Crucially, the end of the Concorde also opened a window of opportunity to push through major changes outside of the cumbersome governance system that is currently in place, and which focuses power on the leading teams.

That lack of ongoing governance meant that the process for finalising the 2021 rules defaulted to the FIA’s International Sporting Code, which specified March 31 2019 as the deadline for publication of the regs. As that date approached it was clear that more time was required, and eventually it was agreed to postpone the day of reckoning to October 31.

As part of the compromise to make that happen one key element was set in stone in March, with a guarantee that it wouldn’t change. A cost cap headline figure of $175m, not including driver salaries and marketing costs and assorted other exclusions, was arrived at after lengthy discussions.

Inevitably the three teams that it impacted – Mercedes, Ferrari and Red Bull Racing – argued that the cap was set too low, and the rest that it was too high. However, it was better than imposing no restrictions. The sport had finally acknowledged that something had to be done to curb the ever-spiralling costs of competing at the top level.

With the basics agreed Liberty’s financial expert Nigel Kerr, the former Honda/Mercedes man hired by his ex-boss Ross Brawn, was able to hone the details of the new financial regulations. They outlined how the cap would be policed, and specified penalties for transgressions.

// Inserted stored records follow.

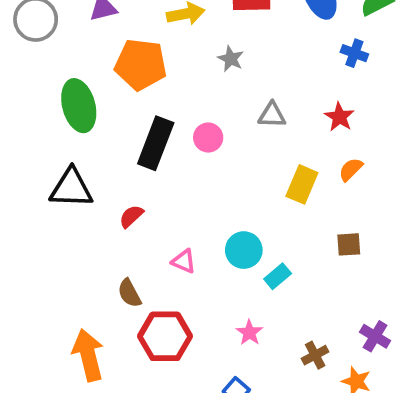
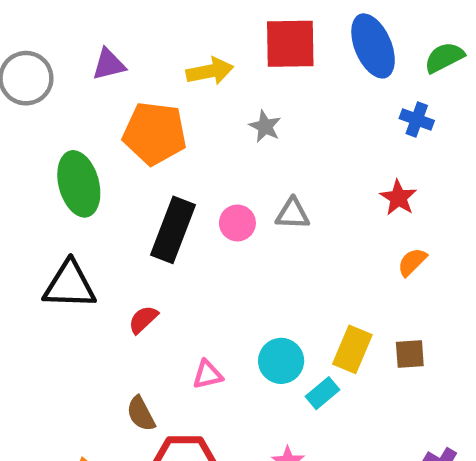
gray triangle: (272, 115) -> (293, 214), moved
yellow rectangle: (302, 184) -> (352, 349), moved
pink triangle: (184, 261) -> (208, 375), turned -36

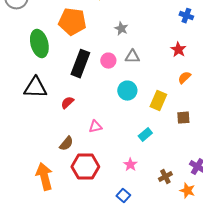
gray star: (265, 126) -> (121, 29), moved
yellow rectangle: (352, 349) -> (158, 101), moved
cyan circle: (281, 361) -> (127, 91), moved
brown semicircle: (141, 414) -> (66, 144), turned -112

Kerr was just one of many former team insiders headhunted by Brawn and given poacher-turned-gamekeeper roles in the F1 organisation. The technical side was led by Pat Symonds, whose squad of engineers provided ideas and research resources to bolster the efforts of the FIA’s Nicolas Tombazis, the man charged with actually writing the 2021 technical regulations.

Over the years rules had usually developed piecemeal fashion, often with no clear overview of the big picture of what the sport should be. That was evident in the last package of major technical changes for 2017; wider, high-downforce cars that were quicker around the corners seemed like a good idea at the time, providing a challenge for drivers and for engineers. However, promoting overtaking was not part of the brief, and following a rival was as hard as it had ever been.

For 2021 there was a much clearer objective – spectacular cars, closer racing, and a reduction in costs achieved by tighter restrictions on what teams can do and, where possible, specifying standard parts or shared designs. New technical regs would be backed up with refinements on the sporting side, where the push for change was led by Steve Nielsen, F1’s sporting director.

The debate continued throughout the summer with a series of meetings. Everything was up for discussion – a return to refuelling (essentially to save weight) and Saturday qualifying races were among the more contentious ideas to be discussed and ultimately dropped – before the detail came into focus as the October deadline approached.

The Halloween date happened to coincide with the US GP weekend, and it was in Austin that Brawn, Tombazis, Carey and (via a video link) FIA president Jean Todt introduced the three sets of regulations.

It all seemed to make sense, and their explanations indicated just how much effort had gone into trying to get everything right. Teams were not universally happy, and the fact that they had issues with one aspect or another suggested that everyone had to accept compromise, which seemed fair enough.

There had been particularly strong opposition to attempts to standard parts. Common gearbox internals were rejected and replaced by restrictions on development, but other elements were passed.

More controversial was an apparent lack of freedom in aerodynamics, with limits imposed both to address costs and to prevent teams straying too far from a package carefully honed by F1 and the FIA to help cars follow each other. Many argued that cars will look the same, although Tombazis disagreed.

The October rules were essentially complete, but in the coming months there will be refinements and more detail changes, while the transition to the cost cap limit is sure to be a talking point as the three top teams adjust.

It’s widely assumed that they will retain a significant advantage heading into the new era, simply because they have greater resources to deploy over the next 12 months, before any financial restrictions kick in – and thus the real impact of the new rules will not be seen in the short-term. The 2021 regs story is far from over.